9. The byproducts of alcohol production are clean, instead of being oil refinery waste, and are worth more than the alcohol itself. In fact, they can make petrochemical fertilizers and herbicides obsolete. The alcohol production process concentrates and makes more digestible all protein and non-starch nutrients in the crop. It’s so nutritious that when used as animal feed, it produces more meat or milk than the corn it comes from. That’s right, fermentation of corn increases the food supply and lowers the cost of food.

10. Locally produced ethanol supercharges regional economies. Instead of fuel expenditures draining capital away to foreign bank accounts, each gallon of alcohol produces local income that gets recirculated many times. Every dollar of tax credit for alcohol generates up to $6 in new tax revenues from the increased local business.

11. Alcohol production brings many new small-scale business opportunities.
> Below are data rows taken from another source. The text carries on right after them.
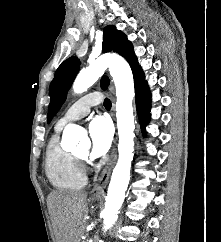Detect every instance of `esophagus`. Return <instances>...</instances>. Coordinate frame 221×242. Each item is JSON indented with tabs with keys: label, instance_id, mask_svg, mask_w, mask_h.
I'll return each instance as SVG.
<instances>
[{
	"label": "esophagus",
	"instance_id": "34e87169",
	"mask_svg": "<svg viewBox=\"0 0 221 242\" xmlns=\"http://www.w3.org/2000/svg\"><path fill=\"white\" fill-rule=\"evenodd\" d=\"M114 103L112 105V109L114 111ZM113 115V113H112ZM117 160V151H116V140L114 141V145L111 151V155L109 160L107 161L104 169L102 170V173L100 175V177L98 178L96 184L94 185L92 191H91V195L93 197L99 198L104 194V189L106 187V185L108 184L112 169L116 163Z\"/></svg>",
	"mask_w": 221,
	"mask_h": 242
}]
</instances>
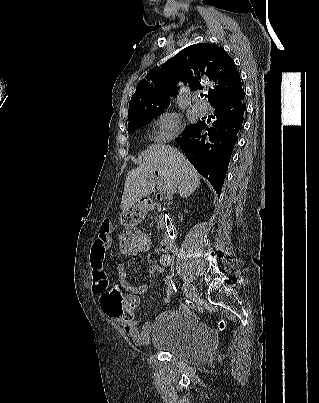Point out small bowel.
Listing matches in <instances>:
<instances>
[{"label":"small bowel","mask_w":319,"mask_h":403,"mask_svg":"<svg viewBox=\"0 0 319 403\" xmlns=\"http://www.w3.org/2000/svg\"><path fill=\"white\" fill-rule=\"evenodd\" d=\"M111 230V223L104 222L91 250L90 269L93 280L92 289L95 294L99 295L101 312H105L110 319L119 322L124 332L135 343L146 344L150 341L153 325L146 323L143 326H139L134 319V310L139 305V296L147 293L148 285H132L127 283L123 270H120L118 273V283L108 284L107 274L104 268V255L110 244L109 234ZM171 263V256L164 254L159 265L152 264L149 266L148 274H163L165 268L169 267ZM123 285H125L129 291L127 295ZM171 291L168 286V295L171 294ZM165 301H168V298H166Z\"/></svg>","instance_id":"c3829d8e"}]
</instances>
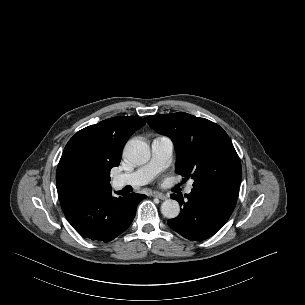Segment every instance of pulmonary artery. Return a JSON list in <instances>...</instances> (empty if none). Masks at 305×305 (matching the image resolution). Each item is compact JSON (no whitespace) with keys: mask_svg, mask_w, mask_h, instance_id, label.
<instances>
[{"mask_svg":"<svg viewBox=\"0 0 305 305\" xmlns=\"http://www.w3.org/2000/svg\"><path fill=\"white\" fill-rule=\"evenodd\" d=\"M174 145L172 140L164 135H159L152 142V157L144 166L133 172L121 173L113 178V185L117 188L126 185L142 186L152 181L171 162ZM192 191V183L185 188V193Z\"/></svg>","mask_w":305,"mask_h":305,"instance_id":"1","label":"pulmonary artery"}]
</instances>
There is huge potential for profitable local, integrated, small-scale businesses that produce alcohol and related byproducts, whereas when gas was cheap, alcohol plants had to be huge to make a profit.
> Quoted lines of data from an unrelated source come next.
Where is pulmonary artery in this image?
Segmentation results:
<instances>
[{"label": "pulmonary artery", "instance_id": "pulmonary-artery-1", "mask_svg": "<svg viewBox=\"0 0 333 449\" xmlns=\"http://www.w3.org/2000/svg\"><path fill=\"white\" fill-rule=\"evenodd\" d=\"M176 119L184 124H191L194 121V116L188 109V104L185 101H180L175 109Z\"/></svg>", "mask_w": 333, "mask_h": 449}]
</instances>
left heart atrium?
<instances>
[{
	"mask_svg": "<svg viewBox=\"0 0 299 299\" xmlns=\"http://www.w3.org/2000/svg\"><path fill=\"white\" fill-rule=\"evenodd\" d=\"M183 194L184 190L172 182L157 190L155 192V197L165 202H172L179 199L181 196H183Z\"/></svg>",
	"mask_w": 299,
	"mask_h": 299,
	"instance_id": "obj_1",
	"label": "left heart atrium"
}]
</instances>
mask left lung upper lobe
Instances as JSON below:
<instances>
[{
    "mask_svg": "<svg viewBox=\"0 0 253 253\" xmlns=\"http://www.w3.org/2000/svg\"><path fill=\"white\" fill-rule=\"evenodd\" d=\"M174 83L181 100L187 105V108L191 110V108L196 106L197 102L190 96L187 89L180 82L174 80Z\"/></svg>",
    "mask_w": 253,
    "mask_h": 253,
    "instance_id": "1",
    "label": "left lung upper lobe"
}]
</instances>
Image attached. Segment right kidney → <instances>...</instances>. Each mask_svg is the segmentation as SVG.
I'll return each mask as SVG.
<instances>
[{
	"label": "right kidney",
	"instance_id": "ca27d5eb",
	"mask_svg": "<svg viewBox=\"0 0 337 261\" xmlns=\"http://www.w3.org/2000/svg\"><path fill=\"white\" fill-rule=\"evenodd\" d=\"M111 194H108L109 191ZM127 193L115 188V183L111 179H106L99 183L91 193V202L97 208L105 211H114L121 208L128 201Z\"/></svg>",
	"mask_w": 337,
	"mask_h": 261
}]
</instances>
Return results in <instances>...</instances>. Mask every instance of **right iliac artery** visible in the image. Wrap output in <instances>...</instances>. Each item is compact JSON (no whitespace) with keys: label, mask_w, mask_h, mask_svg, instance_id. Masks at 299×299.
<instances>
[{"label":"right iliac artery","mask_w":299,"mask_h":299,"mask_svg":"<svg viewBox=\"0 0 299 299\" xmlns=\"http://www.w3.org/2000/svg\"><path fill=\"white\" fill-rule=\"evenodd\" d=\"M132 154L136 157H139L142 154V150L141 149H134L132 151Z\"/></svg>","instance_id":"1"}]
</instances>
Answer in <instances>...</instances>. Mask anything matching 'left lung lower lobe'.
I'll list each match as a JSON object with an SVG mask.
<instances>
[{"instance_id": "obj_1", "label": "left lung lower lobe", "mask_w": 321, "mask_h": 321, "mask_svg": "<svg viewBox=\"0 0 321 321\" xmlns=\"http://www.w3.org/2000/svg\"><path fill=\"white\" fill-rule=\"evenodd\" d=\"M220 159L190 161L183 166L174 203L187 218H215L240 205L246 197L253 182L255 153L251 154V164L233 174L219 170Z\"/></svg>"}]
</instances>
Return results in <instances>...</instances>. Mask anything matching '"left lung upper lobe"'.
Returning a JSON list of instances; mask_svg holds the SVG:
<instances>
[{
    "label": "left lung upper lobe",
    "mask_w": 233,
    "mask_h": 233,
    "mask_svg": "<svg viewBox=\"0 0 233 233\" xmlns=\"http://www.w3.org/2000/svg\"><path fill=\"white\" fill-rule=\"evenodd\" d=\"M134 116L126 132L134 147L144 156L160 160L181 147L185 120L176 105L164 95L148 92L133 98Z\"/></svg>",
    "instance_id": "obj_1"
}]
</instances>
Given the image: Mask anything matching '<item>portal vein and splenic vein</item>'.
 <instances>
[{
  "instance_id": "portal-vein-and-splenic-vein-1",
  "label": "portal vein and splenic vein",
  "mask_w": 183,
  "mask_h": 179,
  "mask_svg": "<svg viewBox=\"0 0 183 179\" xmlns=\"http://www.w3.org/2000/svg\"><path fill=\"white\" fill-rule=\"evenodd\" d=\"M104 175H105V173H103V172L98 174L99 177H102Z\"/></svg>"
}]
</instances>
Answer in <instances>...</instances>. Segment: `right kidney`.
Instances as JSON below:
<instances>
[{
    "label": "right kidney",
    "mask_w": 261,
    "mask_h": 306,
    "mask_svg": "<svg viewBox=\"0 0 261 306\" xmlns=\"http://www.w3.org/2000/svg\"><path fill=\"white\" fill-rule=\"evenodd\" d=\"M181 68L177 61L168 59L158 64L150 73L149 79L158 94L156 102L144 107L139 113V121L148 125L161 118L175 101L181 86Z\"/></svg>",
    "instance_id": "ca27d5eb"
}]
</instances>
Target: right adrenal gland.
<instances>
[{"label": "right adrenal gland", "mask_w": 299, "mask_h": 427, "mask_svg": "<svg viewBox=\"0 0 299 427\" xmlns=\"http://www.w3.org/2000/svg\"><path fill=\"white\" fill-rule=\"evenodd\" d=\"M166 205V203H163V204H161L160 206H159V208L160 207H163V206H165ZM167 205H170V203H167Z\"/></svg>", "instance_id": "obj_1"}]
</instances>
12. Scale matters—most of the widely publicized potential problems with ethanol are a function of scale. Once production plants get beyond a certain size and are too far away from the crops that supply them, closing the ecological loop becomes problematic. Smaller-scale operations can more efficiently use a wide variety of crops than huge specialized one-crop plants, and diversification of crops would largely eliminate the problems of monoculture.

13. The byproducts of small-scale alcohol plants can be used in profitable, energy-efficient, and environmentally positive ways. For instance, spent mash (the liquid left over after distillation) contains all the nutrients the next fuel crop needs and can return it back to the soil if the fields are close to the operation. Big-scale plants, because they bring in crops from up to 45 miles away, can’t do this, so they have to evaporate all the water and sell the resulting byproduct as low-price animal feed,which accounts for half the energy used in the plant.